About this task: Report each line from the listing that the string "subtitle" appears in.

-=-=-

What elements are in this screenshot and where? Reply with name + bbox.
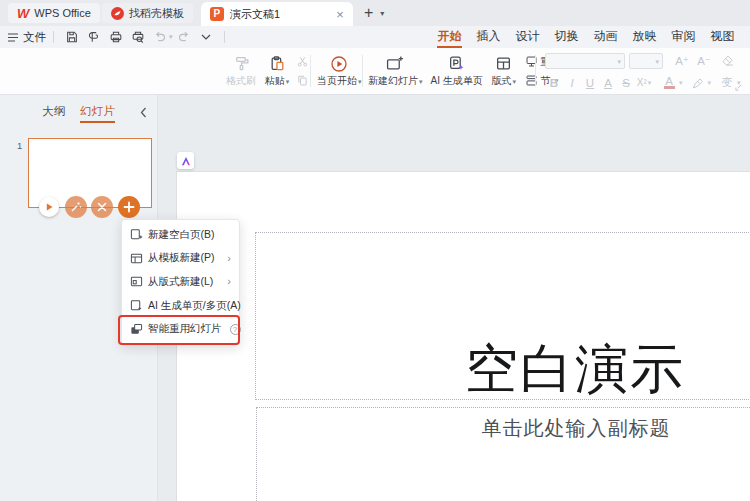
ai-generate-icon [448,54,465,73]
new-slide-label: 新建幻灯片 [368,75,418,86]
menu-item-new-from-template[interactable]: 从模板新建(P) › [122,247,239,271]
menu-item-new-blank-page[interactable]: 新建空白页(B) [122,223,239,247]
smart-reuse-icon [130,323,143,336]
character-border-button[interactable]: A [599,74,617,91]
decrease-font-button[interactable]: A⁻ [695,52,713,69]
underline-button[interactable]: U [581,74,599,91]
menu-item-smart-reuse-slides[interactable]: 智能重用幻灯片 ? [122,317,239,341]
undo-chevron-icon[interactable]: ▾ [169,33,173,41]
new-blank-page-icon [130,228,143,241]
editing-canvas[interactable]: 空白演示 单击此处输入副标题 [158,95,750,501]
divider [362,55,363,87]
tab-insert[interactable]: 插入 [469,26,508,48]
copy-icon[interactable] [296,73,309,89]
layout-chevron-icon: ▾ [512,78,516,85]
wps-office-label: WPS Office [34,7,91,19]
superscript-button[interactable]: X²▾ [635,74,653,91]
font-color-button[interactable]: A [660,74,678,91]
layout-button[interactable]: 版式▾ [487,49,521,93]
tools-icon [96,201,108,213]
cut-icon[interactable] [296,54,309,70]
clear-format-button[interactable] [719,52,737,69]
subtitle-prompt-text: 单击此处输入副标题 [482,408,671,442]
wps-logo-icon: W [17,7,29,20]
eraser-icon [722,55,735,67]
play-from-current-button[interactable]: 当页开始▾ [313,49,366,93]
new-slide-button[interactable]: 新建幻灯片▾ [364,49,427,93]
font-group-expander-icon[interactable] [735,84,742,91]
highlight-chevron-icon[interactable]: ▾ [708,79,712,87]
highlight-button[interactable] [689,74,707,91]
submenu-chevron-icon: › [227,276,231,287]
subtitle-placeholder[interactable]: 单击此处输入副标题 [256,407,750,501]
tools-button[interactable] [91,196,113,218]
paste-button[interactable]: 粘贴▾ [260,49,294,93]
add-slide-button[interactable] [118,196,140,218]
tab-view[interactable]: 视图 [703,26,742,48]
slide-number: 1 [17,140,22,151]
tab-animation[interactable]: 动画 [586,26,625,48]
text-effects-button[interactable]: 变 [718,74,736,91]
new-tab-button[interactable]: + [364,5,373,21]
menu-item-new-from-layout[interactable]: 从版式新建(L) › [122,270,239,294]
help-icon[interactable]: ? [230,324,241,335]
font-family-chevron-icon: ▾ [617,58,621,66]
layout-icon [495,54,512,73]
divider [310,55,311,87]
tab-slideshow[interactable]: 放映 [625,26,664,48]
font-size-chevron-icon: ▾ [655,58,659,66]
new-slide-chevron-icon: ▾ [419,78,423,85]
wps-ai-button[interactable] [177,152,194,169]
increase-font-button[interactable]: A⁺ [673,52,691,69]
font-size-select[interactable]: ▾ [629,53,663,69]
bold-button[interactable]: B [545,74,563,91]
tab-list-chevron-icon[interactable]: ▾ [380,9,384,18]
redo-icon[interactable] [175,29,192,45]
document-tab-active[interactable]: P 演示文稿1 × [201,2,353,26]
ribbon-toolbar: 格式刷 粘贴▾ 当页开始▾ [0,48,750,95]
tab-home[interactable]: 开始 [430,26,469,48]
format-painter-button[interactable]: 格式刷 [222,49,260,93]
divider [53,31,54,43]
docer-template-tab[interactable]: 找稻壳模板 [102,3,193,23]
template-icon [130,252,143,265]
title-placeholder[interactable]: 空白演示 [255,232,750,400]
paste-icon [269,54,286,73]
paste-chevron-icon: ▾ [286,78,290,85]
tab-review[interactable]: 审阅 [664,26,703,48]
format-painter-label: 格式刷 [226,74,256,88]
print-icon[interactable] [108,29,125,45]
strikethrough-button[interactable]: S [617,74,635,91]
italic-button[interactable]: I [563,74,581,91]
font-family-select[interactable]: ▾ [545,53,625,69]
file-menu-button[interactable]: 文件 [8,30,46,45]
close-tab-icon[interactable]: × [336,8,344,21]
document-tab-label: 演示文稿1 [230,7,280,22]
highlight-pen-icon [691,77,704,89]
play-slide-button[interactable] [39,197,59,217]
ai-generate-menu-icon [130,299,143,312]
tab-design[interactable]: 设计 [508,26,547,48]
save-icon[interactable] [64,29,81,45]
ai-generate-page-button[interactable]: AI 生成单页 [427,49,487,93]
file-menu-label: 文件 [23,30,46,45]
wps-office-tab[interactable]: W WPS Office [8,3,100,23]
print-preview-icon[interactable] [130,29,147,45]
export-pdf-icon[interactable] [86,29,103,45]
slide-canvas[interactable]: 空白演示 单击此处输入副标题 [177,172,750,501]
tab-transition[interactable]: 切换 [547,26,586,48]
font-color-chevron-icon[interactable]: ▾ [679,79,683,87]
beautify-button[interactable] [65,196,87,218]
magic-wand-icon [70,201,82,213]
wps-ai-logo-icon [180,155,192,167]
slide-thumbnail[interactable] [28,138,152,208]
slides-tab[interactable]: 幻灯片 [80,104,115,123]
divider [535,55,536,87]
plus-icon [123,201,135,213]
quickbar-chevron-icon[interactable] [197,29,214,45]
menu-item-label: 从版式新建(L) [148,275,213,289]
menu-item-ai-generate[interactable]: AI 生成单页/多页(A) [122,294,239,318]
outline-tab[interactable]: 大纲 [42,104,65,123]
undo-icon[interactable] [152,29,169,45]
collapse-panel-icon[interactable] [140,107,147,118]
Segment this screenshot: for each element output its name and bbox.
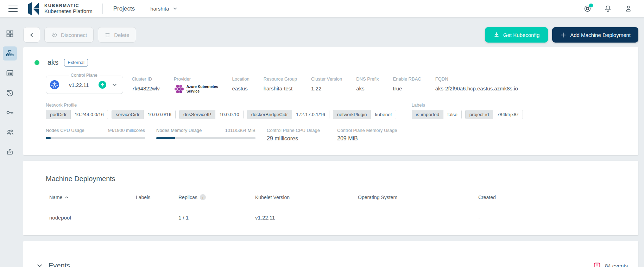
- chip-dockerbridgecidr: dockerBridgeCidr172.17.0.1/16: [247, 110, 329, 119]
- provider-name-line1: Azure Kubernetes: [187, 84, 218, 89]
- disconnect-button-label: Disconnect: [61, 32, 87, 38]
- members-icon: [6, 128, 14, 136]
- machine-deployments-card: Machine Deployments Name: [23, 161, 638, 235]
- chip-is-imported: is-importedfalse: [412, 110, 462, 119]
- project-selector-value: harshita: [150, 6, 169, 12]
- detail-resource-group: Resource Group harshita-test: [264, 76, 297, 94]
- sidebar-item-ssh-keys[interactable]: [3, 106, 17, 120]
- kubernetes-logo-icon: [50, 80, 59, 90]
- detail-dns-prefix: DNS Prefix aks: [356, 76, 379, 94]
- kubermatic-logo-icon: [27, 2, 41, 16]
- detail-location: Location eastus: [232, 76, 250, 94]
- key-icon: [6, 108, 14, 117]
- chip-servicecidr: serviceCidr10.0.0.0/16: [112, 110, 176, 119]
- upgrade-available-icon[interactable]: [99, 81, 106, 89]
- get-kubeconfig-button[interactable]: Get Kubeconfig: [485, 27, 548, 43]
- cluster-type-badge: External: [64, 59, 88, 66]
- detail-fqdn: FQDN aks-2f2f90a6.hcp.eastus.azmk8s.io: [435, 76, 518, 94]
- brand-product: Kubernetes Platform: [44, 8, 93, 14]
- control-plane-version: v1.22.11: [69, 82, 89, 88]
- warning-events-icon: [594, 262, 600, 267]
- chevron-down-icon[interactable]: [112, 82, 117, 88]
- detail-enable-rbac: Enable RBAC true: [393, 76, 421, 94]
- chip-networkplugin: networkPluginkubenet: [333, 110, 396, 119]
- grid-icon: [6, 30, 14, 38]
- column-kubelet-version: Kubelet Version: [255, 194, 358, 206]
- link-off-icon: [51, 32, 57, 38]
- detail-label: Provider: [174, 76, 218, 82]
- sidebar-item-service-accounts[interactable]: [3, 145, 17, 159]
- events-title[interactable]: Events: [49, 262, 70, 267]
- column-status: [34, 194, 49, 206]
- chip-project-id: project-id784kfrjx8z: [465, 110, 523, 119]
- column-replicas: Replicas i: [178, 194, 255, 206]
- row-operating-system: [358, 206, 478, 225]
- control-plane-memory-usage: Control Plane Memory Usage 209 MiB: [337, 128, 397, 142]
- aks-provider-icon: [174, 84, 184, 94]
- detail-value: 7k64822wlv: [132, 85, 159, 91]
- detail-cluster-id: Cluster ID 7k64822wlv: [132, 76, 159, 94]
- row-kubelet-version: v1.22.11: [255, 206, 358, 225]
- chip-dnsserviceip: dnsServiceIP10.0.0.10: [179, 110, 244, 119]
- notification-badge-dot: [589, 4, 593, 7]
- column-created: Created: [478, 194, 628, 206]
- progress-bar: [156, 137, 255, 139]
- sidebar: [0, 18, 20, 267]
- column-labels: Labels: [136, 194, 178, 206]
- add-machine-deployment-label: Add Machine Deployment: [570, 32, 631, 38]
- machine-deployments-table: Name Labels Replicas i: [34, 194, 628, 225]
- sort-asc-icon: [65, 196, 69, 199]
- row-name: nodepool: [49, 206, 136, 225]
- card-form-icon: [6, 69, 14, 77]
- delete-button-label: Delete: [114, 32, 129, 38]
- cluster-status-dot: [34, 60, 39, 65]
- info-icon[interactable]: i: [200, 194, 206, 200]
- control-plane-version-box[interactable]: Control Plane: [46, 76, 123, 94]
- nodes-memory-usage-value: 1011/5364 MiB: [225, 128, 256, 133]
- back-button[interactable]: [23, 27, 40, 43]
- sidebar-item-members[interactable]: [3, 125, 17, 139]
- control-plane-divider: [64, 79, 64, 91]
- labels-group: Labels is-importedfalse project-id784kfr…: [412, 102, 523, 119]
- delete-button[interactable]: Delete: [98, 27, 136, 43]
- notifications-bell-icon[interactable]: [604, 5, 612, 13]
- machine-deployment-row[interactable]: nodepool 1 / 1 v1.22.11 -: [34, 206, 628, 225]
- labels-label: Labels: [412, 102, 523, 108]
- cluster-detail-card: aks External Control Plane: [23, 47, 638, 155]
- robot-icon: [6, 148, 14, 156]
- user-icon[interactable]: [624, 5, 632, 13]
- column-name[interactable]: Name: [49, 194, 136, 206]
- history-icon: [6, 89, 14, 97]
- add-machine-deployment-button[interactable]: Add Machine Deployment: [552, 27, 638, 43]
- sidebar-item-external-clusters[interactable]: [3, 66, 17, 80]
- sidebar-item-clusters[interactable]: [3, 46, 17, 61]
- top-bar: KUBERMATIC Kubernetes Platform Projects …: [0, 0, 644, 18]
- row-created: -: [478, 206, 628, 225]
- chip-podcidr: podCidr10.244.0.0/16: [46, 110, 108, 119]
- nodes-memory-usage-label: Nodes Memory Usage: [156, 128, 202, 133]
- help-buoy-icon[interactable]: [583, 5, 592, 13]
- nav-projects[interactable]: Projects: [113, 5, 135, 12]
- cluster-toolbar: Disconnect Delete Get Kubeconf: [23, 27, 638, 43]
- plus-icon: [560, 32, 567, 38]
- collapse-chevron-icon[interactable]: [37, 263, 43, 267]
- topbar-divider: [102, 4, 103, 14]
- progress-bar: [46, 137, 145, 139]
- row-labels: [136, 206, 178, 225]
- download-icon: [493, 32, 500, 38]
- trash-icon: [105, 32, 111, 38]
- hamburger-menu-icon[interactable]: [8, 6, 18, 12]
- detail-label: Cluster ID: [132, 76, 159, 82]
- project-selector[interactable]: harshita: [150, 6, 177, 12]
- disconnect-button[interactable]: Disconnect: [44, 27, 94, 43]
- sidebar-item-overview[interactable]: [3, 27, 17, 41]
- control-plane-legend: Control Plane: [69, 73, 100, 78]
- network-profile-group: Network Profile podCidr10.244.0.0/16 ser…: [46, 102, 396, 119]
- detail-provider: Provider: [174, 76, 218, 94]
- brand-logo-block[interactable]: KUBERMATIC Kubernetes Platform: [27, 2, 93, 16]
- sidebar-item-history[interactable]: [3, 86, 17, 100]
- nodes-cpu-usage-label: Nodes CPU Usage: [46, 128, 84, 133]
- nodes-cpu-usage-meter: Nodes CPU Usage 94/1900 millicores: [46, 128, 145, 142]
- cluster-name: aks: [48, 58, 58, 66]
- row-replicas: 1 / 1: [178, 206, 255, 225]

-=-=-

Written answer:
subtitle-prompt-text: 单击此处输入副标题 [482,408,671,442]
subtitle-placeholder[interactable]: 单击此处输入副标题 [256,407,750,501]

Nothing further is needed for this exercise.